MergerMay 13, 2026, 04:46 PM
Live Oak Acquisition Corp. V Amends Merger Agreement with Teamshares
AI Summary
Live Oak Acquisition Corp. V and Teamshares Inc. entered into a Second Amendment to their Merger Agreement on May 13, 2026. This amendment incorporates Teamshares' offer to certain preferred stockholders to elect "liquidation preference" treatment, allowing their shares to convert into common stock based on original issue price plus dividends, instead of the standard Company Preferred Stock Exchange. The amendment also clarifies the mechanics of these conversions and adds associated definitions, without materially altering the economic terms or overall structure of the Business Combination.
Key Highlights
- Incorporates Teamshares' offer for "liquidation preference" treatment for certain preferred stockholders.
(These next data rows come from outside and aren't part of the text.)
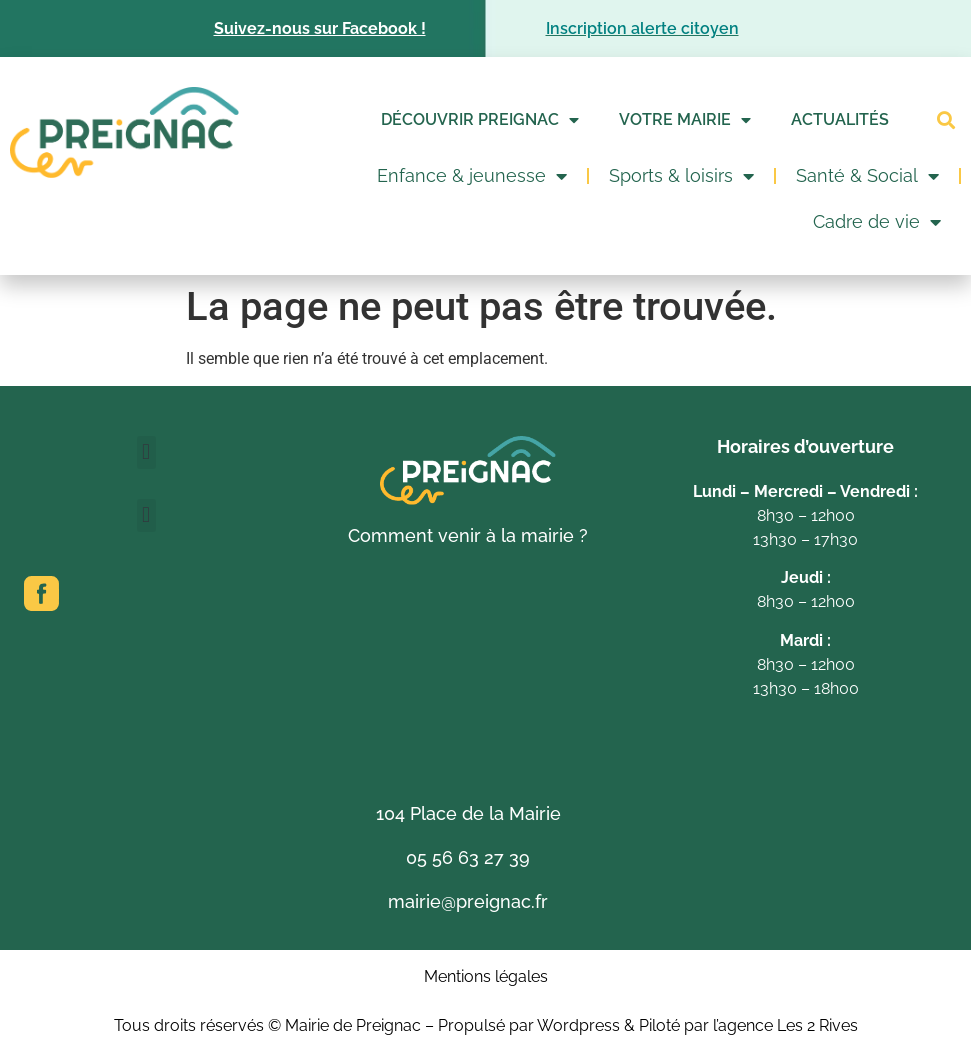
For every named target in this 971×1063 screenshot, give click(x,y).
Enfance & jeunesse (472, 176)
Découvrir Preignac (480, 120)
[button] (945, 120)
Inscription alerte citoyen (642, 28)
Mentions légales (486, 976)
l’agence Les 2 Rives (785, 1025)
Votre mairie (685, 120)
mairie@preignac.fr (468, 901)
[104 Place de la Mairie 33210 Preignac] (468, 676)
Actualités (840, 119)
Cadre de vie (877, 222)
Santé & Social (867, 176)
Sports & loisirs (681, 176)
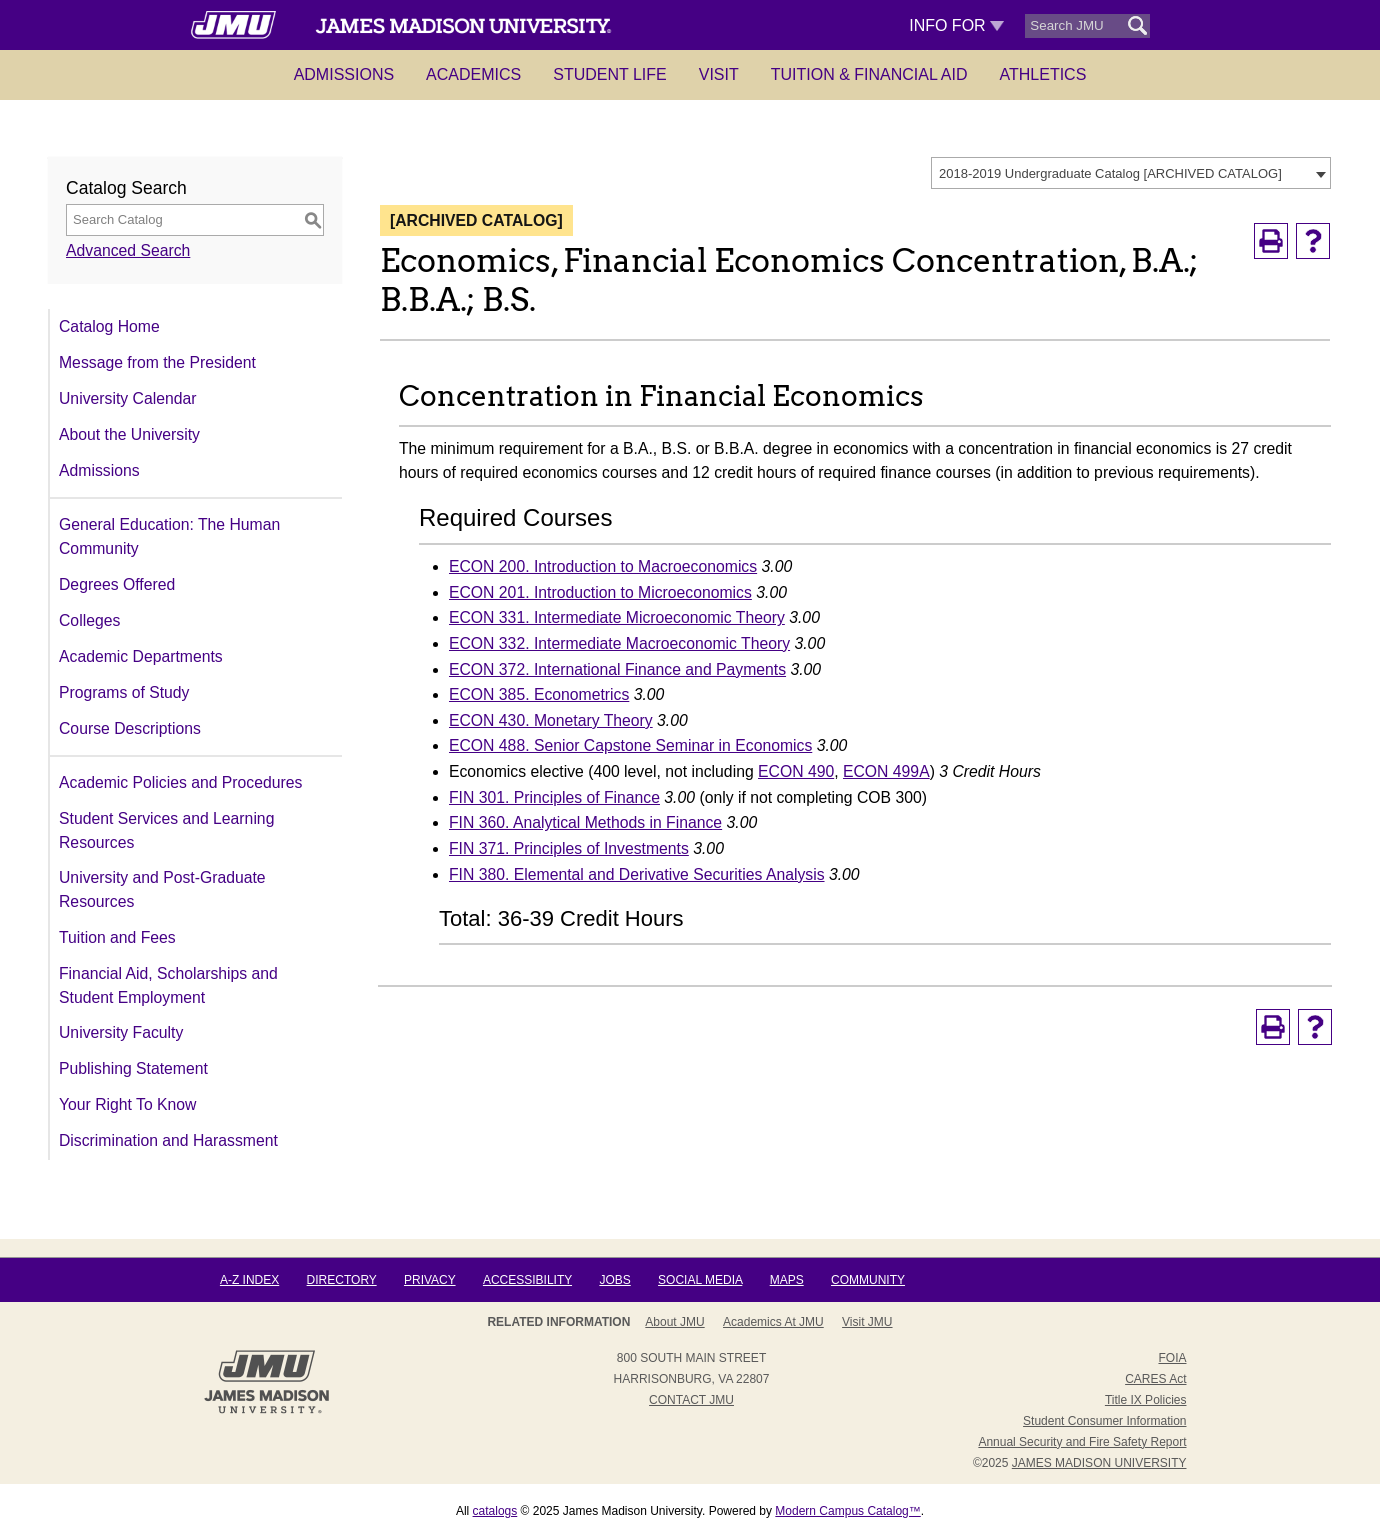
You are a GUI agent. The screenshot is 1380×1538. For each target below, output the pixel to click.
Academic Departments (141, 656)
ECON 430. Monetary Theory (551, 720)
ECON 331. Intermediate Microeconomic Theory (617, 617)
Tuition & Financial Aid (869, 74)
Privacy (430, 1280)
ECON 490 (796, 771)
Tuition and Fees (117, 937)
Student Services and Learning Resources (166, 830)
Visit (719, 74)
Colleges (89, 620)
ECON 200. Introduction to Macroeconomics (603, 566)
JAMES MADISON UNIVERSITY (1099, 1463)
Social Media (700, 1280)
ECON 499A (886, 771)
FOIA (1172, 1358)
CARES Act (1155, 1379)
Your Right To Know (127, 1104)
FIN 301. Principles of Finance (554, 797)
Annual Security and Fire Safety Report (1082, 1442)
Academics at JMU (773, 1322)
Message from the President (157, 362)
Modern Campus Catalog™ (847, 1511)
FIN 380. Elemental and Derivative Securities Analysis (637, 874)
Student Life (610, 74)
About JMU (674, 1322)
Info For (956, 25)
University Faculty (121, 1032)
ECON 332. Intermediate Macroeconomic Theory (619, 643)
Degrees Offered (117, 584)
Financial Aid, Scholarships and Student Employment (168, 985)
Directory (342, 1280)
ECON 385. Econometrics (539, 694)
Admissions (344, 74)
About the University (129, 434)
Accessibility (527, 1280)
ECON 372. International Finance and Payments (617, 669)
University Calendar (127, 398)
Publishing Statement (133, 1068)
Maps (787, 1280)
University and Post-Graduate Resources (162, 889)
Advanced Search (128, 250)
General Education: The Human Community (169, 536)
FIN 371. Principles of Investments (569, 848)
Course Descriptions (130, 728)
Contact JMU (691, 1400)
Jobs (614, 1280)
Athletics (1043, 74)
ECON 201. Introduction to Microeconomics (600, 592)
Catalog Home (109, 326)
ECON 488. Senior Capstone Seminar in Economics (630, 745)
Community (868, 1280)
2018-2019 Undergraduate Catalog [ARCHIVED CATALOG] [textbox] (1110, 173)
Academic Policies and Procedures (180, 782)
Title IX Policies (1146, 1400)
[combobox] (1131, 173)
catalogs (495, 1511)
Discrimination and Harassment (168, 1140)
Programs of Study (124, 692)
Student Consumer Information (1104, 1421)
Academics (473, 74)
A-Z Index (249, 1280)
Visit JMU (867, 1322)
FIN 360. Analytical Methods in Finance (585, 822)
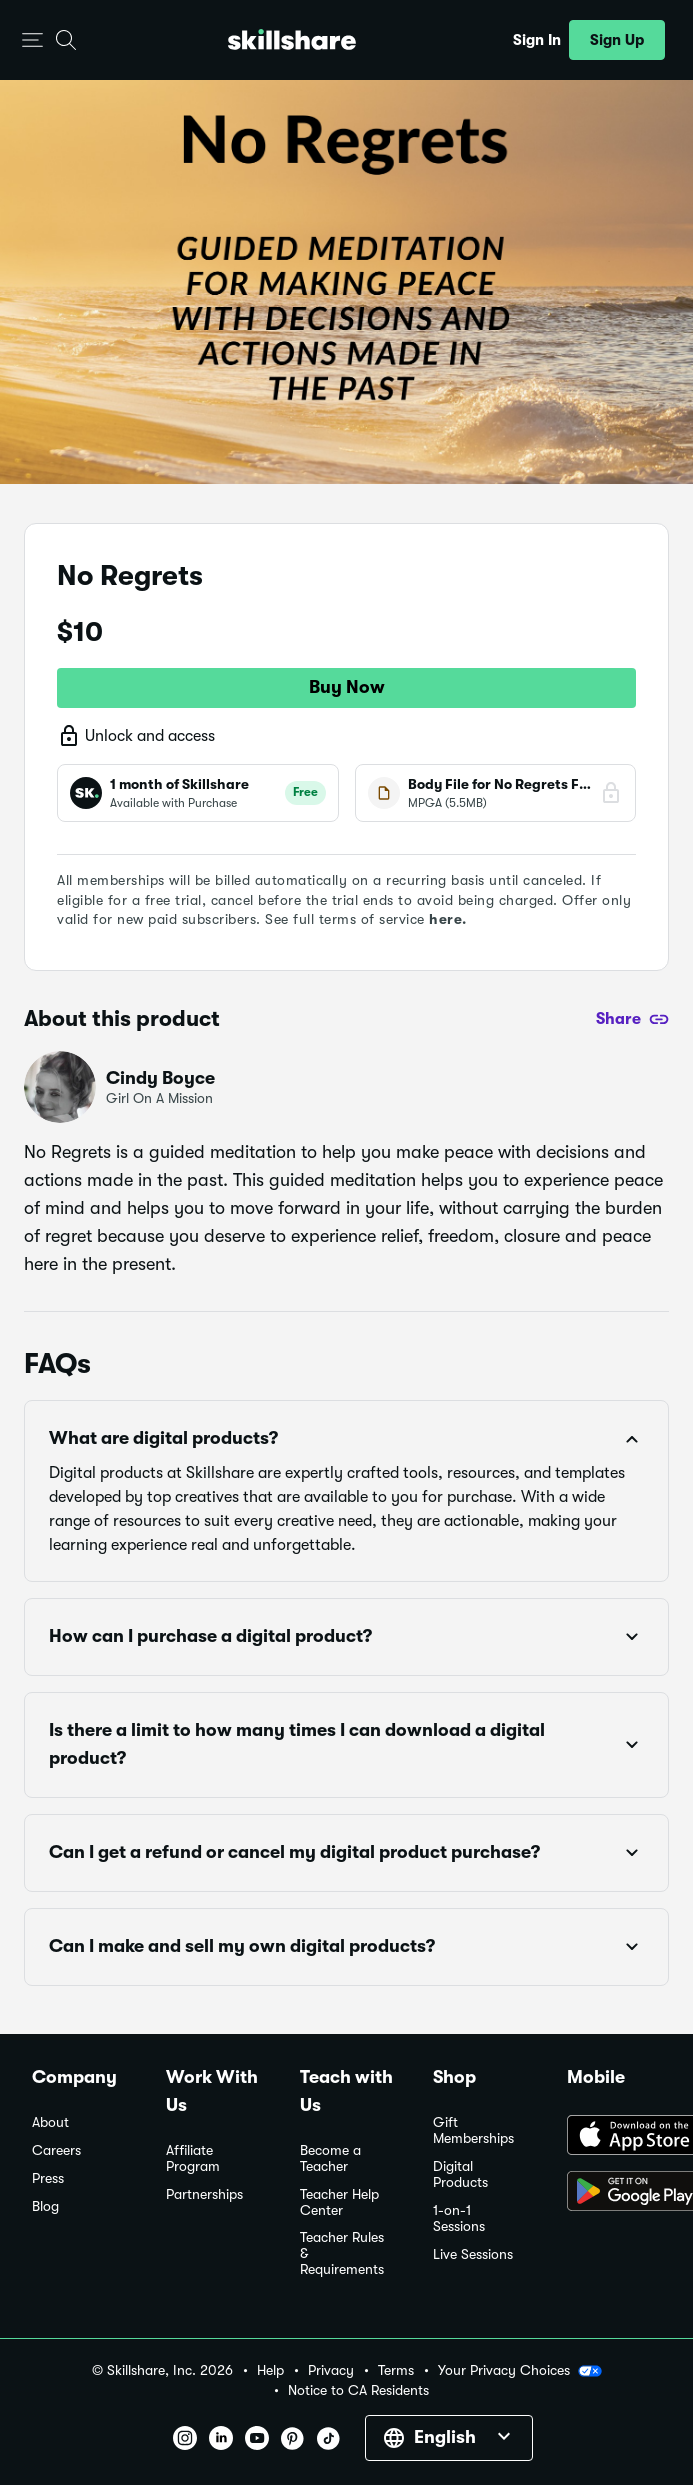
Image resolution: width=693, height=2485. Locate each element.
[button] (32, 40)
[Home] (292, 39)
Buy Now (347, 687)
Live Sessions (473, 2254)
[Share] (632, 1019)
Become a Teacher (330, 2158)
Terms (396, 2370)
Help (270, 2370)
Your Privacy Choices (520, 2371)
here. (448, 919)
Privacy (331, 2370)
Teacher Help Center (339, 2202)
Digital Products (460, 2174)
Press (48, 2178)
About (50, 2122)
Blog (45, 2206)
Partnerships (204, 2194)
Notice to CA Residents (358, 2390)
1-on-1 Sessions (459, 2218)
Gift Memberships (473, 2130)
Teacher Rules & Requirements (342, 2253)
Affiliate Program (193, 2158)
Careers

- Clarifies that Liquidation Preference Elections will be effectuated before the Company Preferred Stock Exchange.
- Adds new terms and definitions related to Liquidation Preference Elections to the agreement.
- Corrects scrivener's errors in Section 6.3(e) of the Original Merger Agreement.
- Amends definitions of "Liquidation Preference Election" and "Liquidation Preference Electing Holders".
- Inserts definitions for "Eligible Preferred Holders", "Eligible Preferred Shares", and "Election and Waiver Agreement".